▶ **Problem statement**: Copy all records exactly, excluding images.

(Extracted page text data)

-------

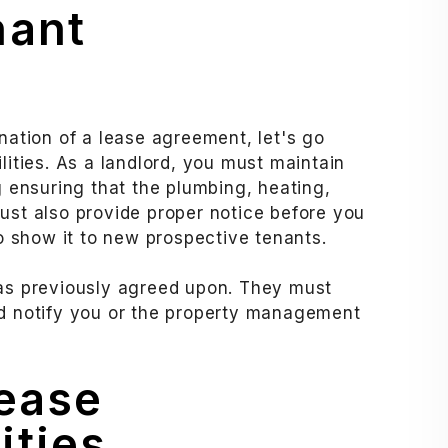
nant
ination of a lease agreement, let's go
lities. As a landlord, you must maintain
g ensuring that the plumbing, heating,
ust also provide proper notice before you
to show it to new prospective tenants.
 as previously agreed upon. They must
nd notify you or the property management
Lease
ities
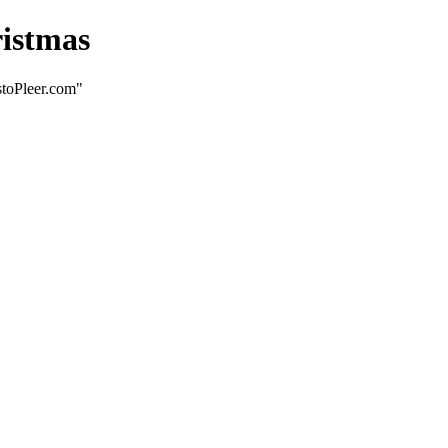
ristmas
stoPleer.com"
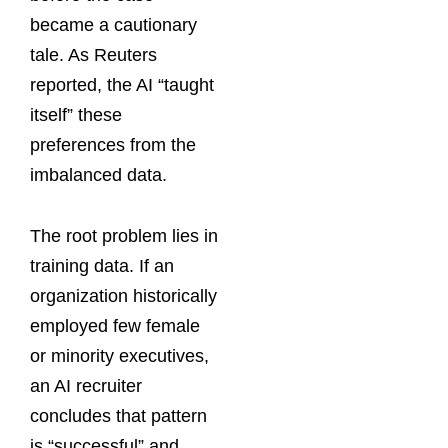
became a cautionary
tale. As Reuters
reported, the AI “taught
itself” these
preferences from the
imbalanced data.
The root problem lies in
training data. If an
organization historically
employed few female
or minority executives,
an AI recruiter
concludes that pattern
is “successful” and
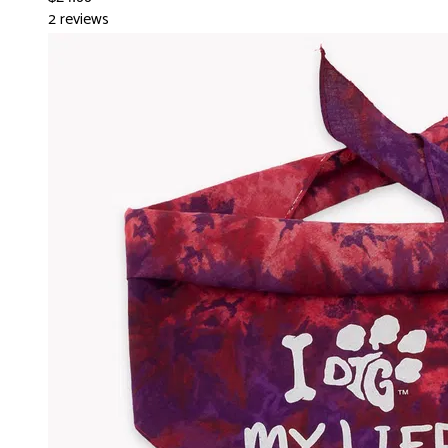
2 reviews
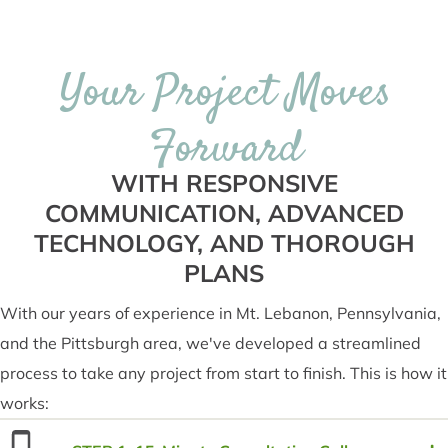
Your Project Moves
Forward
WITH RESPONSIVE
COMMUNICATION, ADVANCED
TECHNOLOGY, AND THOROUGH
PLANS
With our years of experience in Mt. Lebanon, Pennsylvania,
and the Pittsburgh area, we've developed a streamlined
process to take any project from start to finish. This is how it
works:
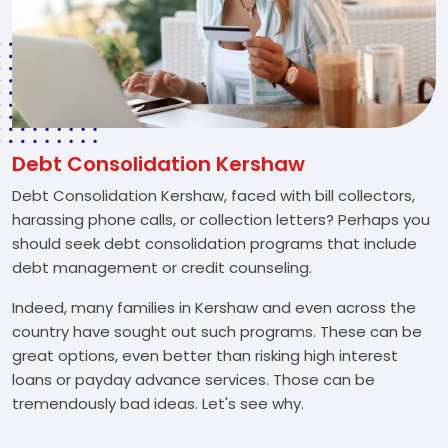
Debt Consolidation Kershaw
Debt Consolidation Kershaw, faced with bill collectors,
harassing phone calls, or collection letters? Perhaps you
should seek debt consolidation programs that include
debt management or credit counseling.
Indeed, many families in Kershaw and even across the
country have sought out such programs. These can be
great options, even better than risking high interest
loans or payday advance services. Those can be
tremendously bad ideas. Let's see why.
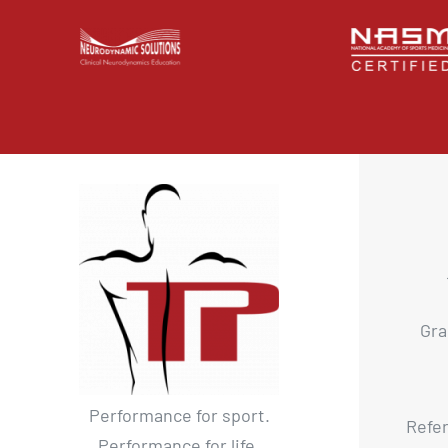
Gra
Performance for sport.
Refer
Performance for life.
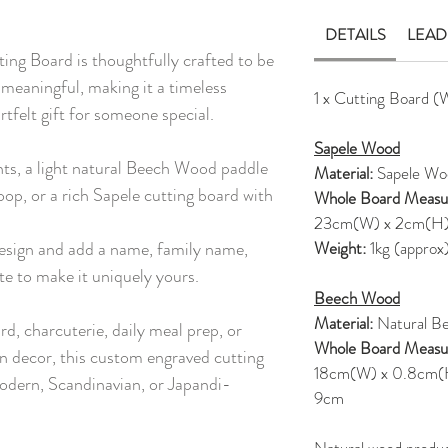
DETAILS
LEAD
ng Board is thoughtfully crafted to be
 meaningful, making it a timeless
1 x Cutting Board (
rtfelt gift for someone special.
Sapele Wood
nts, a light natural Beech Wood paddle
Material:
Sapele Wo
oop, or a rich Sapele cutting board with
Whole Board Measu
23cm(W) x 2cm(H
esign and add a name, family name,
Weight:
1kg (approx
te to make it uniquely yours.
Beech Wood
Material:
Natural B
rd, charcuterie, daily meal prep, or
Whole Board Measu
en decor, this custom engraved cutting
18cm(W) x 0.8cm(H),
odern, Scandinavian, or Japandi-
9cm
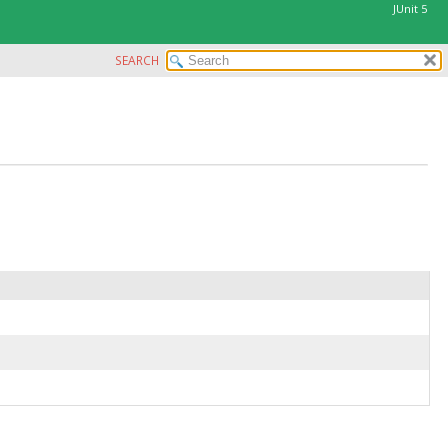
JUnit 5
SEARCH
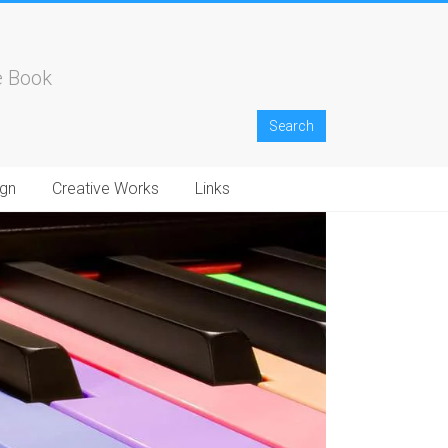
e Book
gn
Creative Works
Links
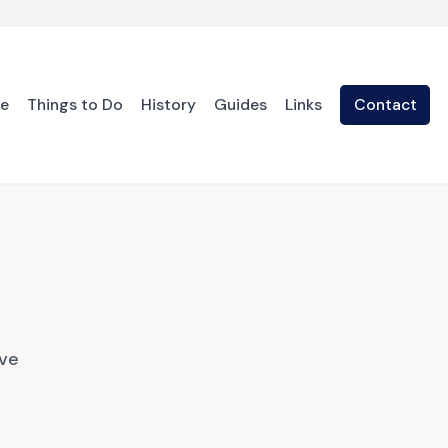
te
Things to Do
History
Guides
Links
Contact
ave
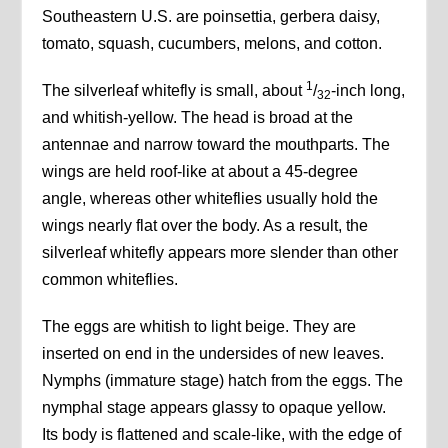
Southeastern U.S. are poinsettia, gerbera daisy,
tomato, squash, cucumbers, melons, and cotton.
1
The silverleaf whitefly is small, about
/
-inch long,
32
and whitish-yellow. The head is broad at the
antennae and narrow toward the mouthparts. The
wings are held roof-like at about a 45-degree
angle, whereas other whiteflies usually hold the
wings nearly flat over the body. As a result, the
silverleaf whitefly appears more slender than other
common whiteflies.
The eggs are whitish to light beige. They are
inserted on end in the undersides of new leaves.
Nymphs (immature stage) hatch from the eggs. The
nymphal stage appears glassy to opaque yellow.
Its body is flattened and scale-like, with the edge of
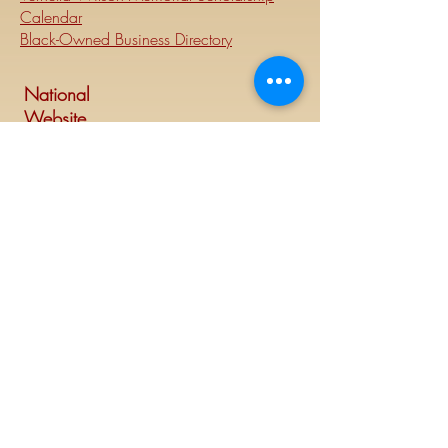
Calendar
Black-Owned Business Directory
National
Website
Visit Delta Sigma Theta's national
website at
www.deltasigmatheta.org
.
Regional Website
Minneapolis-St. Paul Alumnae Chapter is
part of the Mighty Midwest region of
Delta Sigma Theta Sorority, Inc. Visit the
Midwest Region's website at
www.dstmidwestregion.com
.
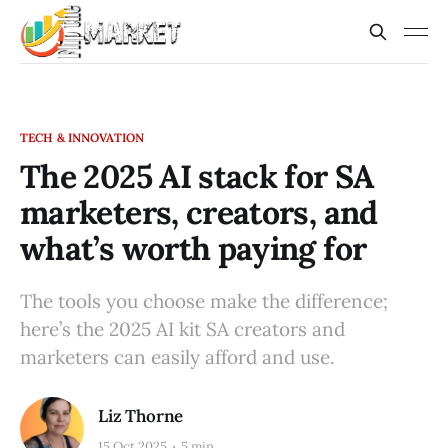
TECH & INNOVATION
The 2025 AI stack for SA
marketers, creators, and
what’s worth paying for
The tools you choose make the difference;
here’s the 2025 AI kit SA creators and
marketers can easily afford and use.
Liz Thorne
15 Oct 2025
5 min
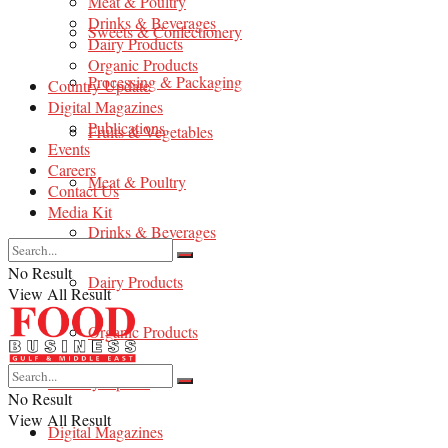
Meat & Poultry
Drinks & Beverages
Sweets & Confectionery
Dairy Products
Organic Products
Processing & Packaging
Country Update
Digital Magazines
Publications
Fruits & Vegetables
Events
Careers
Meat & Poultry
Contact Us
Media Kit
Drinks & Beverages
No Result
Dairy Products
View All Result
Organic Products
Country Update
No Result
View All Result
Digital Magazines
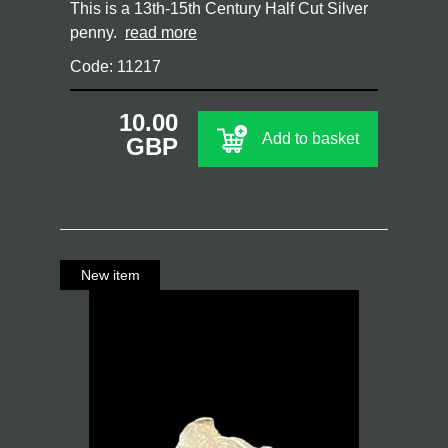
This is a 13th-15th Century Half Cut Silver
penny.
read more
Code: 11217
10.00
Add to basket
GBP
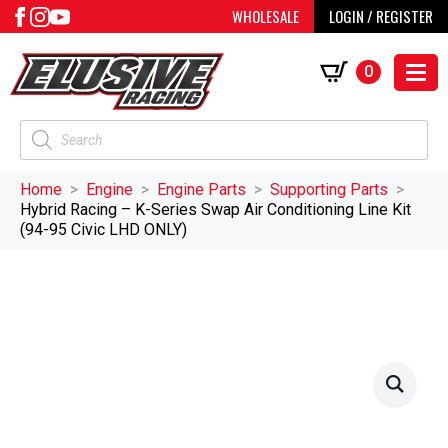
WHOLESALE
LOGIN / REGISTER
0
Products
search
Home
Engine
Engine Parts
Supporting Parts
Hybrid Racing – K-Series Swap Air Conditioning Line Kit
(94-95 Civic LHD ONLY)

-------

▶ **Solution for this problem**:
nant
ination of a lease agreement, let's go
lities. As a landlord, you must maintain
g ensuring that the plumbing, heating,
ust also provide proper notice before you
to show it to new prospective tenants.
 as previously agreed upon. They must
nd notify you or the property management
Lease
ities
ristmas
stoPleer.com"
became a cautionary
tale. As Reuters
reported, the AI “taught
itself” these
preferences from the
imbalanced data.
The root problem lies in
training data. If an
organization historically
employed few female
or minority executives,
an AI recruiter
concludes that pattern
is “successful” and
2 reviews
Your Project Moves
Forward
WITH RESPONSIVE
COMMUNICATION, ADVANCED
TECHNOLOGY, AND THOROUGH
PLANS
With our years of experience in Mt. Lebanon, Pennsylvania,
and the Pittsburgh area, we've developed a streamlined
process to take any project from start to finish. This is how it
works:
Debt Consolidation Kershaw
Debt Consolidation Kershaw, faced with bill collectors,
harassing phone calls, or collection letters? Perhaps you
should seek debt consolidation programs that include
debt management or credit counseling.
Indeed, many families in Kershaw and even across the
country have sought out such programs. These can be
great options, even better than risking high interest
loans or payday advance services. Those can be
tremendously bad ideas. Let's see why.
Gra
Performance for sport.
Refer
Performance for life.
DETAILS
LEAD
ng Board is thoughtfully crafted to be
 meaningful, making it a timeless
1 x Cutting Board (
rtfelt gift for someone special.
Sapele Wood
nts, a light natural Beech Wood paddle
Material:
Sapele Wo
oop, or a rich Sapele cutting board with
Whole Board Measu
23cm(W) x 2cm(H
esign and add a name, family name,
Weight:
1kg (approx
te to make it uniquely yours.
Beech Wood
Material:
Natural B
rd, charcuterie, daily meal prep, or
Whole Board Measu
en decor, this custom engraved cutting
18cm(W) x 0.8cm(H),
odern, Scandinavian, or Japandi-
9cm
JUnit 5
SEARCH
e Book
gn
Creative Works
Links
te
Things to Do
History
Guides
Links
Contact
ave
Southeastern U.S. are poinsettia, gerbera daisy,
tomato, squash, cucumbers, melons, and cotton.
1
The silverleaf whitefly is small, about
/
-inch long,
32
and whitish-yellow. The head is broad at the
antennae and narrow toward the mouthparts. The
wings are held roof-like at about a 45-degree
angle, whereas other whiteflies usually hold the
wings nearly flat over the body. As a result, the
silverleaf whitefly appears more slender than other
common whiteflies.
The eggs are whitish to light beige. They are
inserted on end in the undersides of new leaves.
Nymphs (immature stage) hatch from the eggs. The
nymphal stage appears glassy to opaque yellow.
Its body is flattened and scale-like, with the edge of
Calendar
Black-Owned Business Directory
National
Website
Visit Delta Sigma Theta's national
website at
www.deltasigmatheta.org
.
Regional Website
Minneapolis-St. Paul Alumnae Chapter is
part of the Mighty Midwest region of
Delta Sigma Theta Sorority, Inc. Visit the
Midwest Region's website at
www.dstmidwestregion.com
.
TECH & INNOVATION
The 2025 AI stack for SA
marketers, creators, and
what’s worth paying for
The tools you choose make the difference;
here’s the 2025 AI kit SA creators and
marketers can easily afford and use.
Liz Thorne
15 Oct 2025
5 min
Meat & Poultry
Drinks & Beverages
Sweets & Confectionery
Dairy Products
Organic Products
Processing & Packaging
Country Update
Digital Magazines
Publications
Fruits & Vegetables
Events
Careers
Meat & Poultry
Contact Us
Media Kit
Drinks & Beverages
No Result
Dairy Products
View All Result
Organic Products
Country Update
No Result
View All Result
Digital Magazines
This is a 13th-15th Century Half Cut Silver
penny.
read more
Code: 11217
10.00
Add to basket
GBP
WHOLESALE
LOGIN / REGISTER
0
Products
search
Home
Engine
Engine Parts
Supporting Parts
Hybrid Racing – K-Series Swap Air Conditioning Line Kit
(94-95 Civic LHD ONLY)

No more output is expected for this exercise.